5 minutes with an expert on public speaking

Lynne Schinella was an event planner for 10 years before she chose another path as a professional conference speaker and communications expert.

She spoke with CIM ahead of her masterclass at the upcoming PCOA Conference & Exhibition at ICC Sydney in December 8-10.

What can we expect from your masterclass at the PCOA Conference? I presented at the first PCOA Conference and it’s amazing to see how far it’s come and how much it’s grown. Being an idealist at heart I love the theme Anything is Possible.

I’m excited to be delivering a masterclass on presenting with impact on the Sunday before the conference for people who want to get serious about getting better at public speaking. It will be a fast and furious session packed full of practical tips and ideas in content development, audience engagement and building confidence.
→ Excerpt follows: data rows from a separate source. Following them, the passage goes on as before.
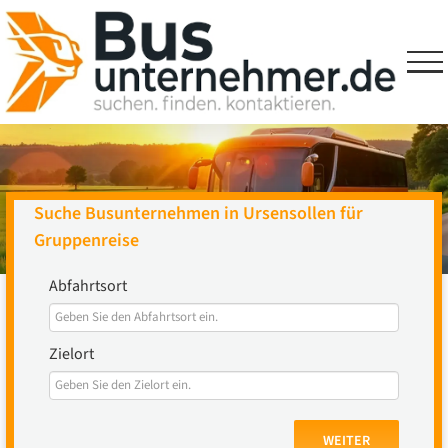
Skip
to
content
Suche Busunternehmen in Ursensollen für
Gruppenreise
Abfahrtsort
Zielort
WEITER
I’m also running a session on Tuesday called ‘Working With People You Just Don’t Get’ where we’ll be looking different personality types of Apples, Mangoes, Limes and Bananas. Delegates will get a basket of tips on how to best work with their difficult people so life is less stressful and you get more done.

Why do so many people struggle with public speaking and presentations? Because it’s not normal to want to stand up on stage and be the centre of attention. It taps into an ancient fear. Thousands of years ago if we were standing alone on a savannah with hundreds of eyes looking at us it meant we were lunch. Actors and musicians do it because they are playing a role and can hide within it. To stand up on stage and be you – authentic and vulnerable, is like standing on the edge of a platform 134 metres above a river with a rope tied to your ankle, and jumping. It is not natural.

Is it possible for all personality types to be confident speakers? Absolutely. It’s just another skill to be learned, like flying, or physics or ceramics. You just have to decide to do it.

The most important thing is to embrace your authenticity. Theodore Roosevelt said that comparison is the thief of joy and I think too many of us look at other speakers and think – I can never be like them.

No, you can’t. You’re not meant to be. Because you are not like anybody else on the planet. The fact is the audience are on your side. They’re just so happy that you’re the one on stage, not them.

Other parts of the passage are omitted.